# Web Scraping and Analytics for Playstation and Xbox  Released Games

## Importing the Libraries

In [2]:
import requests # Importing requests to perform a request and response and get the html data from the website
from bs4 import BeautifulSoup # Importing BeautifulSoup to perform html scraping
import pandas as pd # Importing pandas to store the data in a dataframe for further processing 
from tqdm import tqdm  # Import the tqdm to show progress in for for loops

## Web Scraping

### Selecting Playstation and Xbox consoles

The general steps to performing web scraping are:

 1. Define the URL
 2. Request a response from the URL and verify the code
 3. Define the content of the response in a variable (usually 'html')
 4. Define a BeautifulSoup instance
 5. Utilize manual inspection and find_all function to scrap through the data
 6. Create a URL for the scrape process


In [3]:
# URL of the website to scrape
url = "https://www.vgchartz.com/gamedb/games.php"
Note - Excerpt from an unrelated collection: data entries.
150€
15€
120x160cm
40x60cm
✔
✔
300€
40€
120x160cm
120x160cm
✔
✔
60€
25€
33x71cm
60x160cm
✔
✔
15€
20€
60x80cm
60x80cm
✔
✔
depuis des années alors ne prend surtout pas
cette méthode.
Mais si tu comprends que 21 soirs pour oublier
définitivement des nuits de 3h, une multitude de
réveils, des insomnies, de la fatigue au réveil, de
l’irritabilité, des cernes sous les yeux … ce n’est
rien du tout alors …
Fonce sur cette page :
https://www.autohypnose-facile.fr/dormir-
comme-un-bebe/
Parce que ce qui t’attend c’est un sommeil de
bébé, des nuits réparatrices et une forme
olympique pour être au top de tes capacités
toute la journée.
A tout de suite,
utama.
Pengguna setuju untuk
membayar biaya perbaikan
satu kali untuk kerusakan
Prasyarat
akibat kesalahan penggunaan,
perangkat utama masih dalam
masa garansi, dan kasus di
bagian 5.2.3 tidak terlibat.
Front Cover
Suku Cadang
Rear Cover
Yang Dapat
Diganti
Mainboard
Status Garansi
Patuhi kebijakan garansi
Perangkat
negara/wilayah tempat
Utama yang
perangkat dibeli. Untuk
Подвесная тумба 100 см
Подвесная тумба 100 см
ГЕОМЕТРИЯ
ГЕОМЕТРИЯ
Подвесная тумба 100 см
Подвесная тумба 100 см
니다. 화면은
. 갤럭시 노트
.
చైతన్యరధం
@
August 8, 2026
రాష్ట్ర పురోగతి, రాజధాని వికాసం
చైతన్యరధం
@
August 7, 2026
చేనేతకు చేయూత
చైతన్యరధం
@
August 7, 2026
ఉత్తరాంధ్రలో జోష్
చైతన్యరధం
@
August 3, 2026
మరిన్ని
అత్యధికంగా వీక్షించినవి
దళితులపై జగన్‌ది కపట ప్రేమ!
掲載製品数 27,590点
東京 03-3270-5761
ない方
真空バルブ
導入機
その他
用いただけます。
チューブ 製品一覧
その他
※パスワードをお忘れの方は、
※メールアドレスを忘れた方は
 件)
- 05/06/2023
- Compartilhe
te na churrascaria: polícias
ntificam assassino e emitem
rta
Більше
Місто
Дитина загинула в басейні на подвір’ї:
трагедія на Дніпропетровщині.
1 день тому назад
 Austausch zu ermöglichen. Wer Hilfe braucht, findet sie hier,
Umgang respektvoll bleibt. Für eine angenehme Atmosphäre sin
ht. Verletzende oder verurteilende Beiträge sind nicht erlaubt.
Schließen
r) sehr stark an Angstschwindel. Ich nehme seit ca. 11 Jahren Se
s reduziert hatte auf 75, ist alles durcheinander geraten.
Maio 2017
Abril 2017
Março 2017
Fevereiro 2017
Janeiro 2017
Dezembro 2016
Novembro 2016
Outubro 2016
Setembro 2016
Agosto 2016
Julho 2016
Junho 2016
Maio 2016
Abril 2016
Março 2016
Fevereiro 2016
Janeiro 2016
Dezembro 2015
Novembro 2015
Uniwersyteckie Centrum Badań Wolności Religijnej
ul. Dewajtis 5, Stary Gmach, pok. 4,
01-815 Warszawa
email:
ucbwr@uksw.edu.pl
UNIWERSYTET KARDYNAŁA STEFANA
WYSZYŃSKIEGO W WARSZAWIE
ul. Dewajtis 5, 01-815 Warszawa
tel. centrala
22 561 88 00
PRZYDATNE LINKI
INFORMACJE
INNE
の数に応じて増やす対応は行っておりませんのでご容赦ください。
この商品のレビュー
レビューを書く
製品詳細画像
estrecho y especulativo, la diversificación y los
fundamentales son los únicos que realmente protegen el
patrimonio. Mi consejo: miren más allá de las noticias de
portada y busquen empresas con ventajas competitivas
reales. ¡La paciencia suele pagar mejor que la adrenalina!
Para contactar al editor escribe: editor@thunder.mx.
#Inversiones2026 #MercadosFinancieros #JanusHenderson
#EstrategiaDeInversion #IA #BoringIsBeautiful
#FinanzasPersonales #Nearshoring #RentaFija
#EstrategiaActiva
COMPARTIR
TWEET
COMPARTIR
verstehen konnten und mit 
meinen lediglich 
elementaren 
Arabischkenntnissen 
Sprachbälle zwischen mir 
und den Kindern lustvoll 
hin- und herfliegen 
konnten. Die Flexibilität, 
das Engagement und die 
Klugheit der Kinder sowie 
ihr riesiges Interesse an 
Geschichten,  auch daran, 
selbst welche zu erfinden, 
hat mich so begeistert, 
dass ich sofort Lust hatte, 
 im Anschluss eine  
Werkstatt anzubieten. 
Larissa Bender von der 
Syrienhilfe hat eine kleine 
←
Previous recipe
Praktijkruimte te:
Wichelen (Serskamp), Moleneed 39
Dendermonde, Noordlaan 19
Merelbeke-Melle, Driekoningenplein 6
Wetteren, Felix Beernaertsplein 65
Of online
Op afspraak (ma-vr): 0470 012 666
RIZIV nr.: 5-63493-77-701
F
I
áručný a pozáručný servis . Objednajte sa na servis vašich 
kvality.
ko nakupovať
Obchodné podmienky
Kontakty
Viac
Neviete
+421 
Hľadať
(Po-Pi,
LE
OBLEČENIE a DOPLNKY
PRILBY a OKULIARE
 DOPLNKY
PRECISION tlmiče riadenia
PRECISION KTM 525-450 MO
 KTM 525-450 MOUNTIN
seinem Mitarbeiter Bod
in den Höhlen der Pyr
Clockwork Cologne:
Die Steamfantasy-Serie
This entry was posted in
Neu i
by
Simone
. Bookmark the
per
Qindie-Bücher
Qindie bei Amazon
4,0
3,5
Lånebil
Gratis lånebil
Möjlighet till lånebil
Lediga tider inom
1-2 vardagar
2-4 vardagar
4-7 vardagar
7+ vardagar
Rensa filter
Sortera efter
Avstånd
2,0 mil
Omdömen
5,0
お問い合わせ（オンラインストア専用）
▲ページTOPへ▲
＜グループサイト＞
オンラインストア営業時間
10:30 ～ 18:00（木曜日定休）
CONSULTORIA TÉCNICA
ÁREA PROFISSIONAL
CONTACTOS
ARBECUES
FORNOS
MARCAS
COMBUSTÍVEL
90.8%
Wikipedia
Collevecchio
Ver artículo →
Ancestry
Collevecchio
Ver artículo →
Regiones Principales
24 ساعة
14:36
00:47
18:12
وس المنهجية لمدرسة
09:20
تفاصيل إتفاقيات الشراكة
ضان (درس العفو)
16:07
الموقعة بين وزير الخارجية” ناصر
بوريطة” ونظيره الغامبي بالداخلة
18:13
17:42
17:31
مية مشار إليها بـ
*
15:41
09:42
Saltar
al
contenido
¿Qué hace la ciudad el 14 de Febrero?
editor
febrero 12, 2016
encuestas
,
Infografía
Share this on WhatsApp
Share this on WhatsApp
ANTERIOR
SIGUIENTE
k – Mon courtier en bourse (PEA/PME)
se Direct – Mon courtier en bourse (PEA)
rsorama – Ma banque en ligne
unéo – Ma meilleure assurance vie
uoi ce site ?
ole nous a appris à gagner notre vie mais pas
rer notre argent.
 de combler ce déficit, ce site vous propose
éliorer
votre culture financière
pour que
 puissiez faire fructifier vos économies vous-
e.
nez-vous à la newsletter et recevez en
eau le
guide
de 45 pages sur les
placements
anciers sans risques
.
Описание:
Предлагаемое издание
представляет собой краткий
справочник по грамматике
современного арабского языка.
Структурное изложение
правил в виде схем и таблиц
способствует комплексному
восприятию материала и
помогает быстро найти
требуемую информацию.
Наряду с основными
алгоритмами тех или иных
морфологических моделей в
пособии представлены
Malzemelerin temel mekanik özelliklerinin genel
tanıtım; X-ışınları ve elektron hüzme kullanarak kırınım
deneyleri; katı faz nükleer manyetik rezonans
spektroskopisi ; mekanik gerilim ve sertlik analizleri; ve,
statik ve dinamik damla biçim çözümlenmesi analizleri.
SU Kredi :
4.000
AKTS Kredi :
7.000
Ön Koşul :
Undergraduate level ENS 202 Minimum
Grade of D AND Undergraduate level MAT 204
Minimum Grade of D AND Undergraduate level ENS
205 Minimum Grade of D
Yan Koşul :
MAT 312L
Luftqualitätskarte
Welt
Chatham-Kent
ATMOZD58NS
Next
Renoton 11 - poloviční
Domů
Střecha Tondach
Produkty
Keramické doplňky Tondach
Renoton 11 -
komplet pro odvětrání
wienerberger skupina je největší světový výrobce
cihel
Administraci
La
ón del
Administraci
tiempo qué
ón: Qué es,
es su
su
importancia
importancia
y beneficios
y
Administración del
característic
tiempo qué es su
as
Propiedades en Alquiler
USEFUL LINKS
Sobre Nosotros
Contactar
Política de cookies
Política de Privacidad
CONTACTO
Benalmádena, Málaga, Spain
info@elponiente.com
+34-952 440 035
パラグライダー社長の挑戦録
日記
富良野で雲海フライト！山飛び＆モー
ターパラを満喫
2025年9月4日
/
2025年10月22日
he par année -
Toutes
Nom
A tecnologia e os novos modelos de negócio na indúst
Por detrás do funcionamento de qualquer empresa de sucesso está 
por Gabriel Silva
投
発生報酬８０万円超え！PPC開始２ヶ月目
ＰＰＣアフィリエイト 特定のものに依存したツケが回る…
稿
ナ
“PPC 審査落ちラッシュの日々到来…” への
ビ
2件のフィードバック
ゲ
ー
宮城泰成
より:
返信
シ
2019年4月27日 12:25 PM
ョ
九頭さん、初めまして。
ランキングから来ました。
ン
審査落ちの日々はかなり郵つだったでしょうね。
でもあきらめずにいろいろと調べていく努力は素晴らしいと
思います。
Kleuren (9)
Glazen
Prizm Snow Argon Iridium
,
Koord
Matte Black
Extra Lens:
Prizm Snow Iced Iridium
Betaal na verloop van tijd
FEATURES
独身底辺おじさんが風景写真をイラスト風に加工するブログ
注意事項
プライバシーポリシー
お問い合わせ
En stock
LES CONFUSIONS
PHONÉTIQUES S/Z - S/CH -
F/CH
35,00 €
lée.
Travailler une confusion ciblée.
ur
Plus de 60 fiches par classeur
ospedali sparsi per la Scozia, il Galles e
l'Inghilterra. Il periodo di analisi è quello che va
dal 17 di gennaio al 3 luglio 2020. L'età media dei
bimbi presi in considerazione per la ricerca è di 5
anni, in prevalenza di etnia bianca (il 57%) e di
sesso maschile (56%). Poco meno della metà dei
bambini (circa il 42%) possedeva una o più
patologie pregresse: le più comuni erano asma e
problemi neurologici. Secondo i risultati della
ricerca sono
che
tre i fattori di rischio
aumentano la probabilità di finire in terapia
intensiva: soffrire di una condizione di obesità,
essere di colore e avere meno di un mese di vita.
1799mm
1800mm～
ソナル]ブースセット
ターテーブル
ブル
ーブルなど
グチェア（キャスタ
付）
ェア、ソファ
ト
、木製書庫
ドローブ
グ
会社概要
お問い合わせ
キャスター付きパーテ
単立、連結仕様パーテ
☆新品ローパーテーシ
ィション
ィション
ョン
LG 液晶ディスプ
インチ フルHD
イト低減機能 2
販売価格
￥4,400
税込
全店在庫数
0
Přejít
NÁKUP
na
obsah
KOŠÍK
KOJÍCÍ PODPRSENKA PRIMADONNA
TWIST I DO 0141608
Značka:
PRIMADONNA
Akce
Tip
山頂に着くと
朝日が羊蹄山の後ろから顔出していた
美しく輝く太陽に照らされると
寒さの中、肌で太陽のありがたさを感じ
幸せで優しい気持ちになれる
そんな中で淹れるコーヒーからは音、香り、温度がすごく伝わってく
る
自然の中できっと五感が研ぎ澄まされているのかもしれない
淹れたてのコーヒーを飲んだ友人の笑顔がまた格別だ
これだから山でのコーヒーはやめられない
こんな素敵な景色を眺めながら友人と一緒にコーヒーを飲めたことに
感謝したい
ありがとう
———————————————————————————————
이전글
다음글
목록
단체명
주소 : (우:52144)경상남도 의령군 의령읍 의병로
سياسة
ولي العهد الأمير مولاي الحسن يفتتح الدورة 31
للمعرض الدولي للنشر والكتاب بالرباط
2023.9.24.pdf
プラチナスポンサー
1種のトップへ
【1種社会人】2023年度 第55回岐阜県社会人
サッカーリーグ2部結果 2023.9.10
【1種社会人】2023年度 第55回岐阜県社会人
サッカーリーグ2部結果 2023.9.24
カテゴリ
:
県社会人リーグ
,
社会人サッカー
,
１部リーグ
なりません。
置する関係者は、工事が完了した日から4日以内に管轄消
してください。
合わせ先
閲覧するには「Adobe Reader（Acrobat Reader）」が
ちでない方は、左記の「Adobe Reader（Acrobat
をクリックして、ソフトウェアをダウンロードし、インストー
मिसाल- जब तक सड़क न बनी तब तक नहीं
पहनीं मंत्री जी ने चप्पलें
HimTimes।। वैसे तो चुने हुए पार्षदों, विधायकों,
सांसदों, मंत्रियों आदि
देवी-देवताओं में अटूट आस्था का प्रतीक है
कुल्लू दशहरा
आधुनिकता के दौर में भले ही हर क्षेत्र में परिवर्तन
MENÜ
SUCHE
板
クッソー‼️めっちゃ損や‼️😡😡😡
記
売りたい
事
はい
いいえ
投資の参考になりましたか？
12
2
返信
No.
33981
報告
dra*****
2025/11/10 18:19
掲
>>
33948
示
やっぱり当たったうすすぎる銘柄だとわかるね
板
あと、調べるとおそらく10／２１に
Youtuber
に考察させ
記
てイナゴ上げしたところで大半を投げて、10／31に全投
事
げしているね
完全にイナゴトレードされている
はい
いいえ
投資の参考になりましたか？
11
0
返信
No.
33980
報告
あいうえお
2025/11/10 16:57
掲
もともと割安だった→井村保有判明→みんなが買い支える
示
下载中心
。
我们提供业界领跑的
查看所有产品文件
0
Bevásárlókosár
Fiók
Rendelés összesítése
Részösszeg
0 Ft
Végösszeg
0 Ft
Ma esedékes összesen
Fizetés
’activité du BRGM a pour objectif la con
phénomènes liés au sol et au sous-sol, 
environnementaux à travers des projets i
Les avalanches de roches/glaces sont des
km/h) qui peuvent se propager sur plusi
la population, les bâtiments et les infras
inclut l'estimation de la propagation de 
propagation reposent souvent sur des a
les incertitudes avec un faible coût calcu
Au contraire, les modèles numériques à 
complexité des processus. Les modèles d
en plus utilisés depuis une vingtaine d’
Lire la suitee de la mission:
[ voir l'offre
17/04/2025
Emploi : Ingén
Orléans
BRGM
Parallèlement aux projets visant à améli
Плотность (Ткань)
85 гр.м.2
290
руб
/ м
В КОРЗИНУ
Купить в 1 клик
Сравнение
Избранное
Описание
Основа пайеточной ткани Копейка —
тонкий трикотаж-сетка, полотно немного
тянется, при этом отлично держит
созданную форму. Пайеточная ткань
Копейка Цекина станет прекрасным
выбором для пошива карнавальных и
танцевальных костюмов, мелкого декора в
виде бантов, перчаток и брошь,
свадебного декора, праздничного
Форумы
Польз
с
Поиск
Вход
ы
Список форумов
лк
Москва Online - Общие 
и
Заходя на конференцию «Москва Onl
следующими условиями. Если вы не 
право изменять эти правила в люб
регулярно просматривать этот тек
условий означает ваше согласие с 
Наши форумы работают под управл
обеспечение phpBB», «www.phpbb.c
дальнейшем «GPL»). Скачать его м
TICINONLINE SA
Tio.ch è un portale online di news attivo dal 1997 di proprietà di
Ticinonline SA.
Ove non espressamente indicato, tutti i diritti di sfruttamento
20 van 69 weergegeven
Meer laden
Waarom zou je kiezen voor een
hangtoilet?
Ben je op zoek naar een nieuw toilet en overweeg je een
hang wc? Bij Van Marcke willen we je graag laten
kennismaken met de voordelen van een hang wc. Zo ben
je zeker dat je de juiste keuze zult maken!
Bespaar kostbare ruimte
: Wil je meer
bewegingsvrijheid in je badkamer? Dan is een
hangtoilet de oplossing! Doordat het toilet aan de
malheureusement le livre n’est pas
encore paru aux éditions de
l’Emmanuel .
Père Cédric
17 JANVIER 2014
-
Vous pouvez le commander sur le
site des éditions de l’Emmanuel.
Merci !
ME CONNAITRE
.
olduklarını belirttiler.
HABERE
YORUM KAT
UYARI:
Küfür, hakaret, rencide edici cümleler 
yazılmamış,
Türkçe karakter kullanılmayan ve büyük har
# Define the response and print it to confirm webage retreival

response = requests.get(url)
print(response.status_code)

200


In [4]:
# Parse the HTML website in preparation to scrape the data

html = response.content
soup = BeautifulSoup(html, 'html.parser')

In [28]:
# This code is searching for a < select > element in the HTML document with the attribute name set to 'console', meaning it's looking for values in the console drop-down menu
# The "console" attribute was found by inspecting the website, below a screenshot:

console_select = soup.find('select', {'name': 'console'})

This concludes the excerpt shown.